There are not many files to be modified. There are four files in total, as shown in:

You can replace them in batches. After modifying and re-compiling the C # library of gdal, add the compiled eight DLL files to the project and perform debugging again according to the preceding steps. Go to the C ++ code and monitor the changes in the values before and after the encoding conversion. As shown in.

We can see that the encoding of the input string pszfilename has changed to (0xce, 0xd2). This encoding is the default encoding in C # Or gb2312 encoding, which is not utf8 encoding. Then we can set gdal_filename_is_utf8 = No to read the data.

Next, we will use a path that cannot be opened, and then set gdal_filename_is_utf8 to no for testing. As shown in the debugging code, we can see that SHP that cannot be opened has been opened normally.

The console outputs the following information:

After testing, the modification can support all Chinese and English paths. The test environment is XP 64-bit Chinese OS and win764-bit English OS.

I have packaged and uploaded the 8 DLL files of the modified C # version to the csdn resources and the QQ Group for sharing. simply replace the original DLL files in the previous gdal110 version. Csdn: http://download.csdn.net/detail/liminlu0314/5809463

Related Article

Contact Us

The content source of this page is from Internet, which doesn't represent Alibaba Cloud's opinion; products and services mentioned on that page don't have any relationship with Alibaba Cloud. If the content of the page makes you feel confusing, please write us an email, we will handle the problem within 5 days after receiving your email.

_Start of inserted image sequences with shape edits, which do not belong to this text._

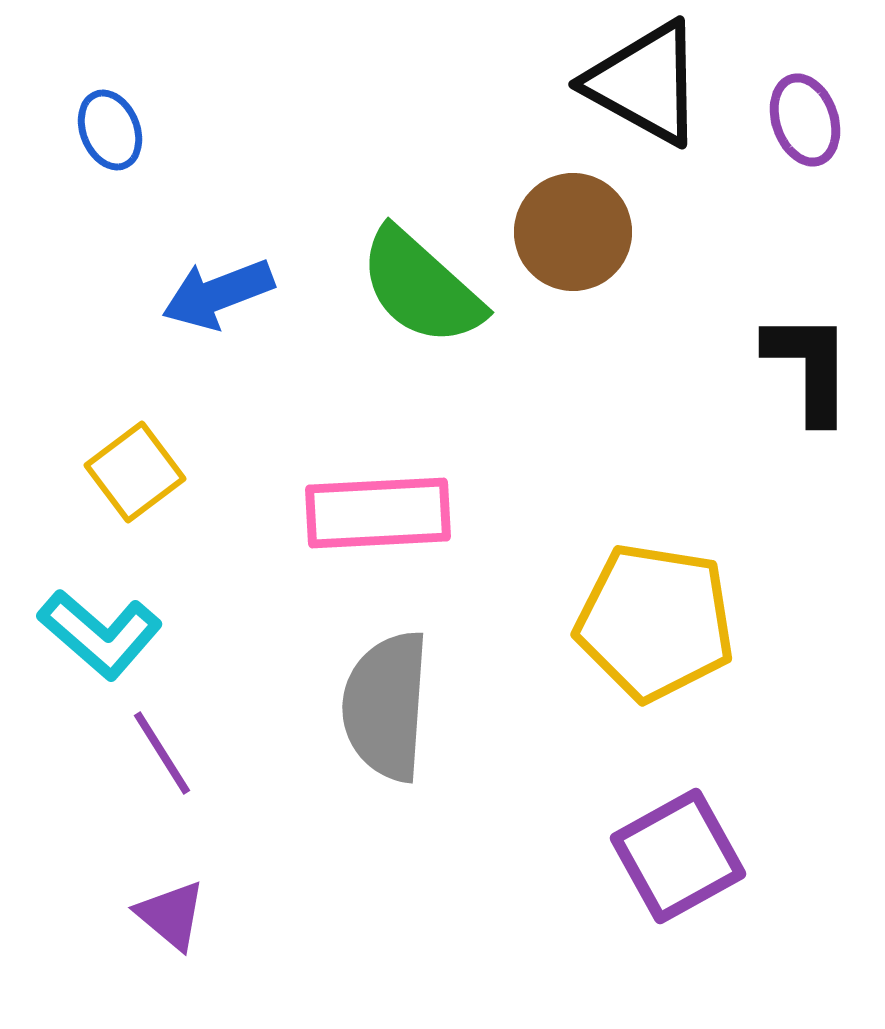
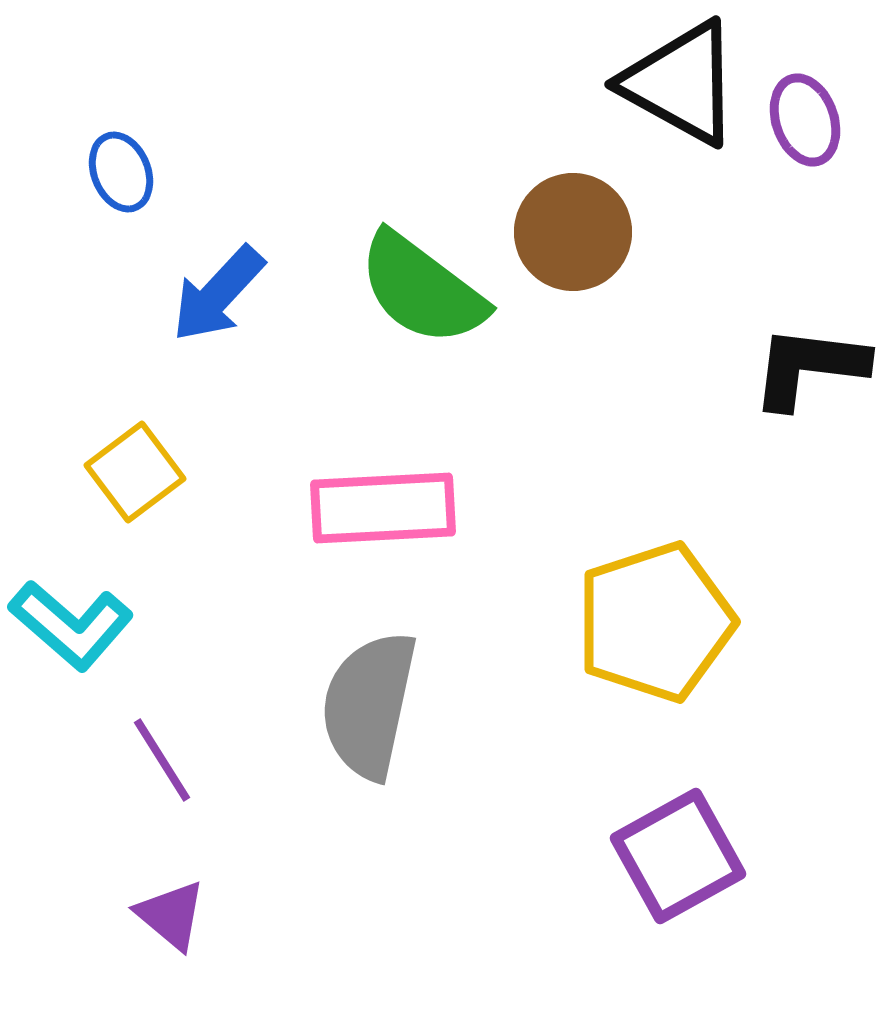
black triangle: moved 36 px right
blue ellipse: moved 11 px right, 42 px down
green semicircle: moved 1 px right, 2 px down; rotated 5 degrees counterclockwise
blue arrow: rotated 26 degrees counterclockwise
black L-shape: rotated 83 degrees counterclockwise
pink rectangle: moved 5 px right, 5 px up
yellow pentagon: rotated 27 degrees counterclockwise
cyan L-shape: moved 29 px left, 9 px up
gray semicircle: moved 17 px left, 1 px up; rotated 8 degrees clockwise
purple line: moved 7 px down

If you find any instances of plagiarism from the community, please send an email to: info-contact@alibabacloud.com and provide relevant evidence. A staff member will contact you within 5 working days.

A Free Trial That Lets You Build Big!

Start building with 50+ products and up to 12 months usage for Elastic Compute Service

  • Sales Support

    1 on 1 presale consultation

  • After-Sales Support

    24/7 Technical Support 6 Free Tickets per Quarter Faster Response

  • Alibaba Cloud offers highly flexible support services tailored to meet your exact needs.